Vertere CSV2RDF Mapping Language

Vertere is a tool for converting data in CSV format into RDF. The Vertere mapping language described in this document uses Turtle syntax, and is designed so as to resemble to target RDF graph as much as possible. Another design choice is to ensure that each line in the source CSV file can be processed individually, ensuring that the conversion process can be parallelised easily.
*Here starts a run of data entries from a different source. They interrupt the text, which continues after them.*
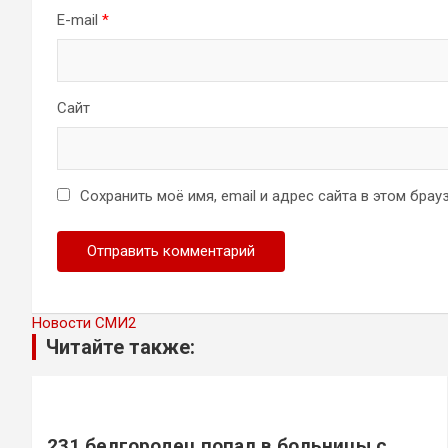
E-mail
*
Сайт
Сохранить моё имя, email и адрес сайта в этом бр
Новости СМИ2
Читайте также:
231 белгородец попал в больницы с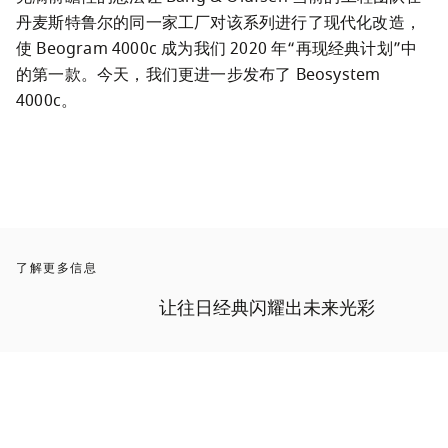
丹麦斯特鲁尔的同一家工厂对该系列进行了现代化改造，
使 Beogram 4000c 成为我们 2020 年“再现经典计划”中
的第一款。今天，我们更进一步发布了 Beosystem 
4000c。
了解更多信息
让往日经典闪耀出未来光彩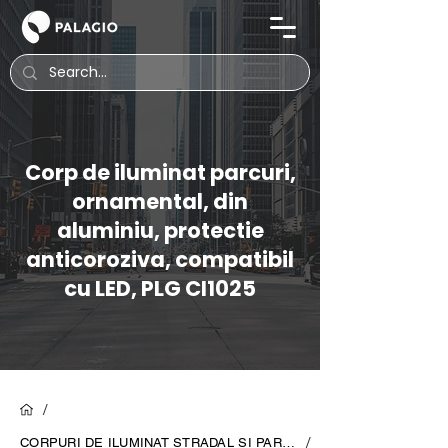
Corp de iluminat parcuri,
ornamental, din
aluminiu, protectie
anticoroziva, compatibil
cu LED, PLG CI1025
/
/
CORPURI DE ILUMINAT STRADAL SI PARCURI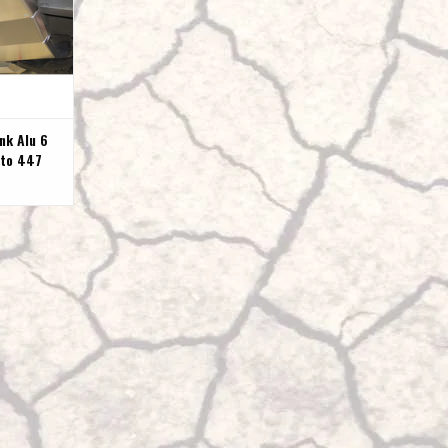
nk Alu 6
ito 447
The Verter mapping language is based on RDF. This means that everything is declared using triples, that consist of a subject, predicate and an object. Each part of a triple is a resource, which is identified by a unique URI. Each URI typically has a namespace (e.g., http://example.com/namespace/), followed by the name of the resource (e.g., Concept). In Turtle, triples are declared using the following notation:

<http://example.com/Subject> <http://example.com/predicate> <http://example.com/Object> .

This document assumes basic knowledge of RDF and the Turtle syntax. For more information, visit the W3C team submission on Turtle - Terse RDF Triple Language

Vertere Vocabulary

All Vertere-specific instructions are defined in the Vertere vocabulary namespace, which is introduced as the base namespace at the top of the conversion document. The namespace is not yet formally defined, so the user is free to fill in any URI they like.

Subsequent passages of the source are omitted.